» **WHAT TO PRODUCE**:
Give again, word for word, each line of the data from the first through the one containing "Consigli pratici". Pictures stay out.

** Opening RECORDED INFORMATION block **

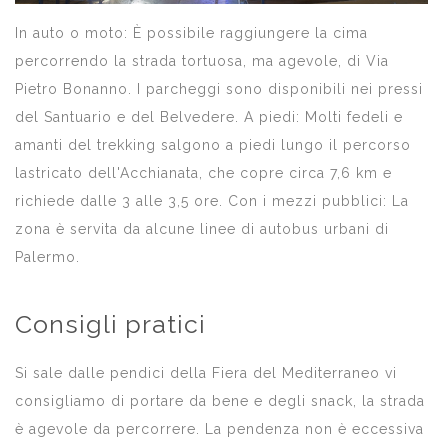
In auto o moto: È possibile raggiungere la cima
percorrendo la strada tortuosa, ma agevole, di Via
Pietro Bonanno. I parcheggi sono disponibili nei pressi
del Santuario e del Belvedere. A piedi: Molti fedeli e
amanti del trekking salgono a piedi lungo il percorso
lastricato dell'Acchianata, che copre circa 7,6 km e
richiede dalle 3 alle 3,5 ore. Con i mezzi pubblici: La
zona è servita da alcune linee di autobus urbani di
Palermo.
Consigli pratici
Si sale dalle pendici della Fiera del Mediterraneo vi
consigliamo di portare da bene e degli snack, la strada
è agevole da percorrere. La pendenza non è eccessiva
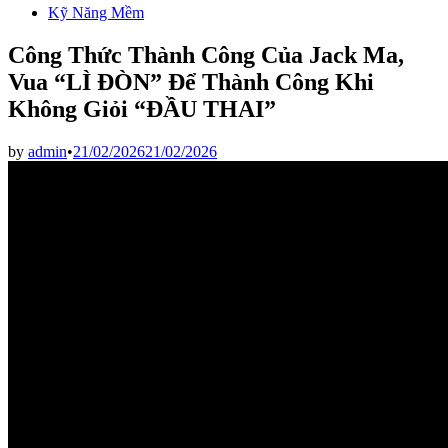
Kỹ Năng Mềm
Công Thức Thành Công Của Jack Ma,
Vua “LÌ ĐÒN” Để Thành Công Khi
Không Giỏi “ĐẦU THAI”
by
admin
•
21/02/2026
21/02/2026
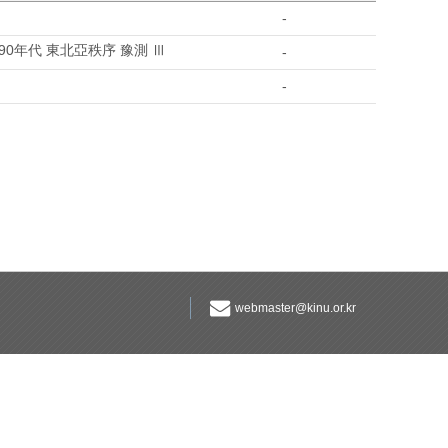
-
90年代 東北亞秩序 豫測 Ⅲ
-
-
webmaster@kinu.or.kr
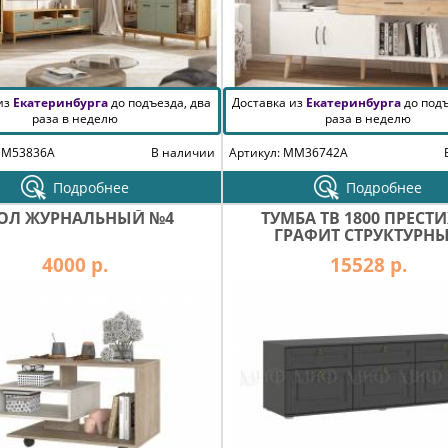
 из
Екатеринбурга
до подъезда, два
Доставка из
Екатеринбурга
до подъ
раза в неделю
раза в неделю
MM53836A
В наличии
Артикул: MM36742A
Подробнее
Подробнее
ОЛ ЖУРНАЛЬНЫЙ №4
ТУМБА ТВ 1800 ПРЕСТИ
ГРАФИТ СТРУКТУРН
4000 р.
15528 р.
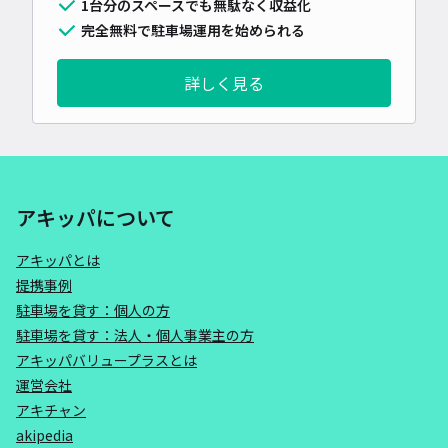
1台分のスペースでも無駄なく収益化
完全無料で駐車場運用を始められる
詳しく見る
アキッパについて
アキッパとは
提携事例
駐車場を貸す：個人の方
駐車場を貸す：法人・個人事業主の方
アキッパバリュープラスとは
運営会社
アキチャン
akipedia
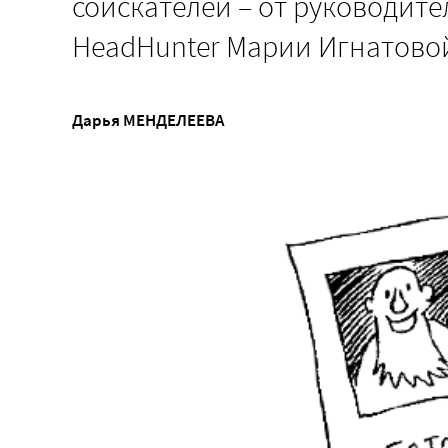
соискателей – от руководит
HeadHunter Марии Игнатово
Дарья МЕНДЕЛЕЕВА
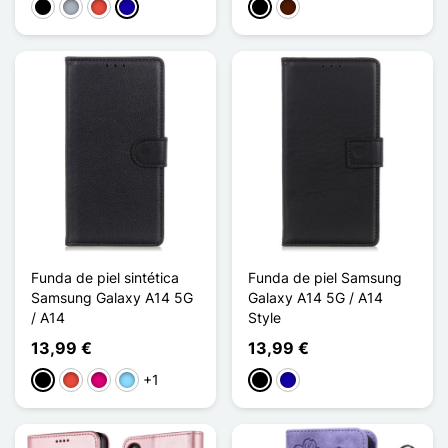
Negro
Gris
Rojo
Azul oscuro
Negro
Marrón oscuro
Funda de piel sintética
Funda de piel Samsung
Samsung Galaxy A14 5G
Galaxy A14 5G / A14
/ A14
Style
13,99 €
13,99 €
+1
Negro
Rojo
Magenta
Azul claro
Negro
Azul oscuro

** Closing RECORDED INFORMATION block **

» **RESPONSE AREA**:
In auto o moto: È possibile raggiungere la cima
percorrendo la strada tortuosa, ma agevole, di Via
Pietro Bonanno. I parcheggi sono disponibili nei pressi
del Santuario e del Belvedere. A piedi: Molti fedeli e
amanti del trekking salgono a piedi lungo il percorso
lastricato dell'Acchianata, che copre circa 7,6 km e
richiede dalle 3 alle 3,5 ore. Con i mezzi pubblici: La
zona è servita da alcune linee di autobus urbani di
Palermo.
Consigli pratici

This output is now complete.